Nessun punto di riferimento, nessuna coordinata sonora per non sprofondare nella pura follia dadaista senza regole, concepito – dicono le note dell’etichetta – “come un rituale catartico”.
Cui accedere a proprio rischio e pericolo. Se volete accostarlo a una forma di psichedelia deviata, il riferimento più prossimo è Psychedelic Underground degli Amon Düül.
Cosa c’entra il debutto discografico di Dario Pelizzari e Ivan Principato (Epictronic/Goodfellas) con così diverse rifrazioni del concetto di psichedelia, se il duo torinese lavora essenzialmente di pura elettronica, col cuore rivolto alle atmosfere rilassate e mentali di David Sylvian, Mick Karn, dei Talk Talk più dilatati e ambient e dei Massive Attack? Poco, nonostante i due citino fra le proprie influenze anche Pink Floyd e Porcupine Tree: se profondità siderali si possono intravedere nella loro miscela sonora, secondo noi passano assai più per i minimalismi kosmische dei Cluster/Roedelius/Neu (e magari per qualche vibrato alla X-Files in Forelsket). Un altro viaggio interamente strumentale (solo Lucia Mastrorosa dà voce al brano Dalì), in cui qualche dilatazione psichedelica arriva dalla chitarra elettrica di Nino Azzarà (su Ego e Jeanne) e, concettualmente, dall’originale ricorso a registrazioni delle voce di Bukowski (in Charles) e di Dalì nel succitato brano dedicato al grande surrealista spagnolo, come tappe di un ideale “viaggio nel grande romanzo in evoluzione della cultura occidentale”, o nelle liquide stratificazioni di ammalianti immagini cinematografiche in b/n del video della suadente Duende, che si chiude con un “to be continued” che a sua volta sa di un viaggio visivo appena iniziato.

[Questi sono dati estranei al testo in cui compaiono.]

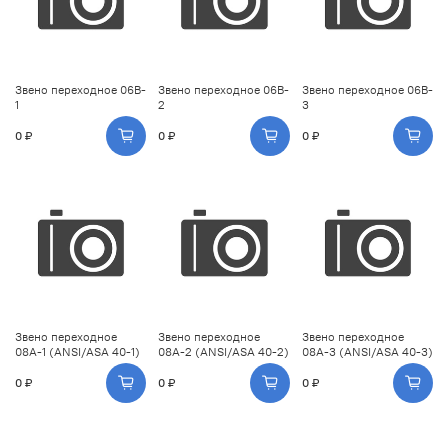
Звено переходное 06B-
Звено переходное 06B-
Звено переходное 06B-
1
2
3
0 ₽
0 ₽
0 ₽
Звено переходное
Звено переходное
Звено переходное
08A-1 (ANSI/ASA 40-1)
08A-2 (ANSI/ASA 40-2)
08A-3 (ANSI/ASA 40-3)
0 ₽
0 ₽
0 ₽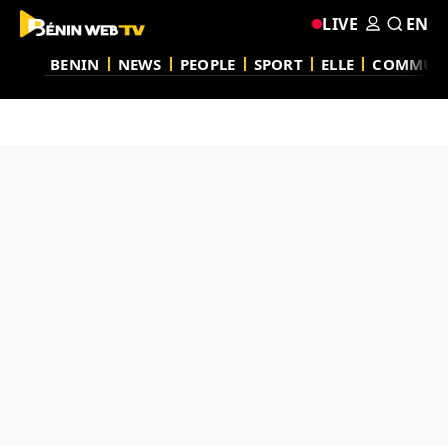
LIVE
EN
BENIN
NEWS
PEOPLE
SPORT
ELLE
COMMUN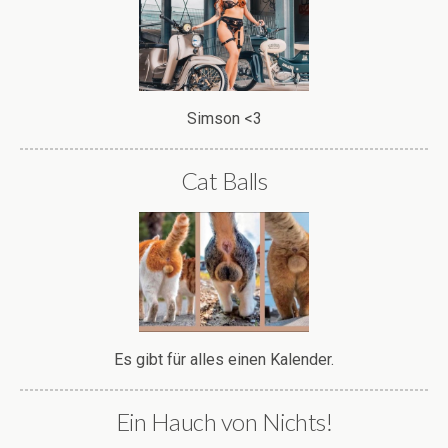
Simson <3
Cat Balls
Es gibt für alles einen Kalender.
Ein Hauch von Nichts!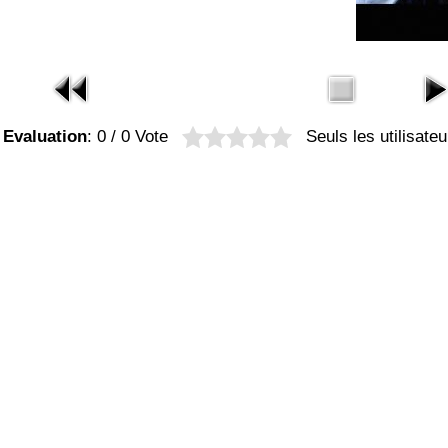
Evaluation
: 0 / 0 Vote
Seuls les utilisate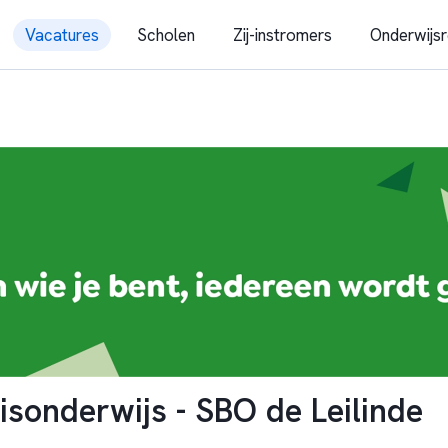
Vacatures
Scholen
Zij-instromers
Onderwijsr
isonderwijs - SBO de Leilinde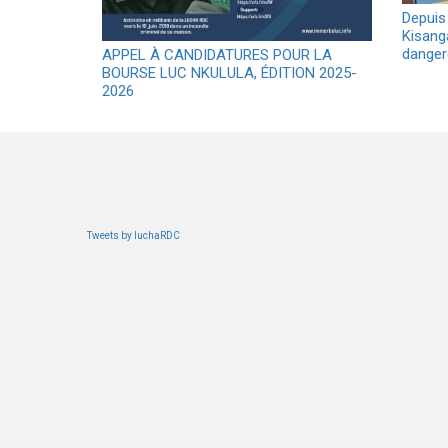
Depuis 
Kisang
danger
APPEL À CANDIDATURES POUR LA
BOURSE LUC NKULULA, ÉDITION 2025-
2026
Tweets by luchaRDC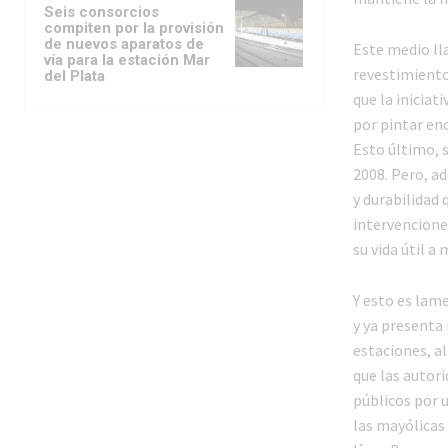
Seis consorcios
compiten por la provisión
de nuevos aparatos de
Este medio ll
vía para la estación Mar
revestimiento 
del Plata
que la iniciat
por pintar enc
Esto último, s
2008. Pero, ad
y durabilidad 
intervencione
su vida útil a
Y esto es lam
y ya presenta 
estaciones, a
que las autor
públicos por 
las mayólicas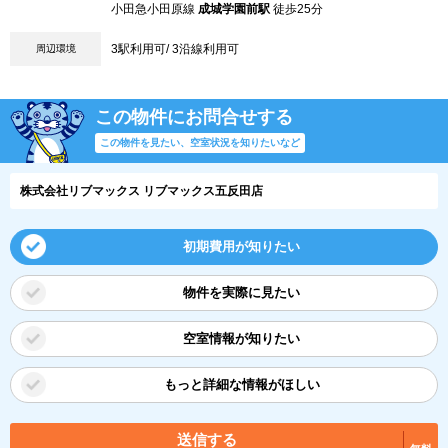
小田急小田原線
成城学園前駅
徒歩25分
3駅利用可/ 3沿線利用可
周辺環境
この物件にお問合せする
この物件を見たい、空室状況を知りたいなど
株式会社リブマックス リブマックス五反田店
初期費用が知りたい
物件を実際に見たい
空室情報が知りたい
もっと詳細な情報がほしい
送信する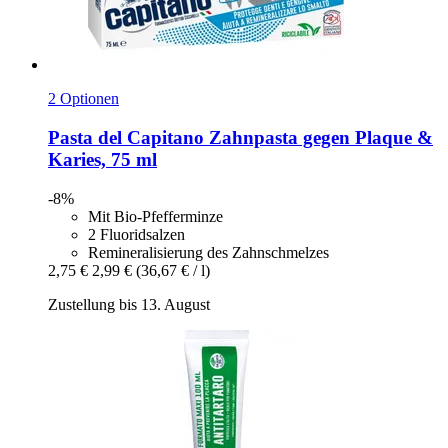
2 Optionen
Pasta del Capitano
Zahnpasta gegen Plaque &
Karies, 75 ml
-8%
Mit Bio-Pfefferminze
2 Fluoridsalzen
Remineralisierung des Zahnschmelzes
2,75 €
2,99 €
(36,67 € / l)
Zustellung bis 13. August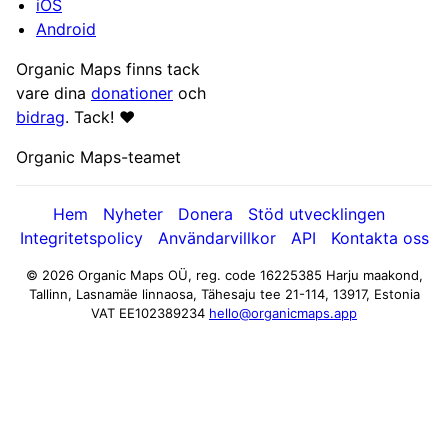
iOS
Android
Organic Maps finns tack
vare dina
donationer
och
bidrag
. Tack! ❤️
Organic Maps-teamet
Hem
Nyheter
Donera
Stöd utvecklingen
Integritetspolicy
Användarvillkor
API
Kontakta oss
© 2026 Organic Maps OÜ, reg. code 16225385
Harju maakond,
Tallinn, Lasnamäe linnaosa, Tähesaju tee 21-114, 13917, Estonia
VAT EE102389234
hello@organicmaps.app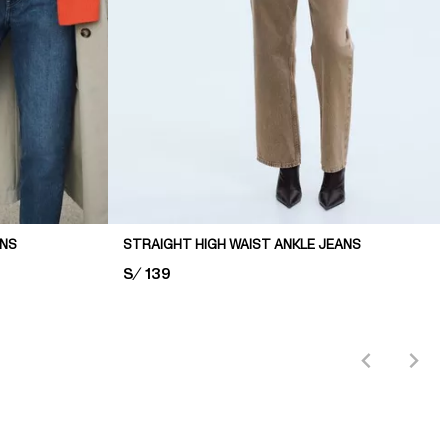
ANS
STRAIGHT HIGH WAIST ANKLE JEANS
PRICE:
S/ 139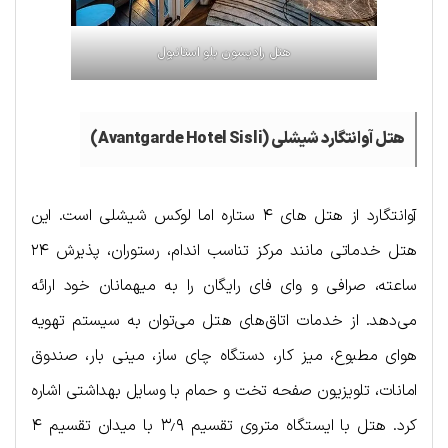
هتل رادیسون بلو استانبول
هتل آوانتگارد شیشلی (Avantgarde Hotel Sisli)
آوانتگارد از هتل های ۴ ستاره اما لوکس شیشلی است. این
هتل خدماتی مانند مرکز تناسب اندام، رستوران، پذیرش ۲۴
ساعته، صرافی و وای فای رایگان را به میهمانان خود ارائه
می‌دهد. از خدمات اتاق‌های هتل می‌توان به سیستم تهویه
هوای مطبوع، میز کار، دستگاه چای ساز، مینی بار، صندوق
امانات، تلویزیون صفحه تخت و حمام با وسایل بهداشتی اشاره
کرد. هتل با ایستگاه متروی تقسیم ۳٫۹ با میدان تقسیم ۴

Autori anche di una stringata e originale cover di Oxygene di Jean-Michel Jarre, inedita su disco ma che vorremmo inserire nel tribolato "FantaRock cover album", i Codice Ego sono una possibile colonna sonora per un On The Road in cui invece che “sulla vecchia Pontiac del ’55 del babbo di Dean” (Guccini) si viaggia sulla futuristica auto di Trans di Neil Young (foto a destra).
L’estate sta finendo… ora non ci resta che aspettare la Summer of Love del nuovo Paul Roland, ancora su etichetta piacentina Dark Companion!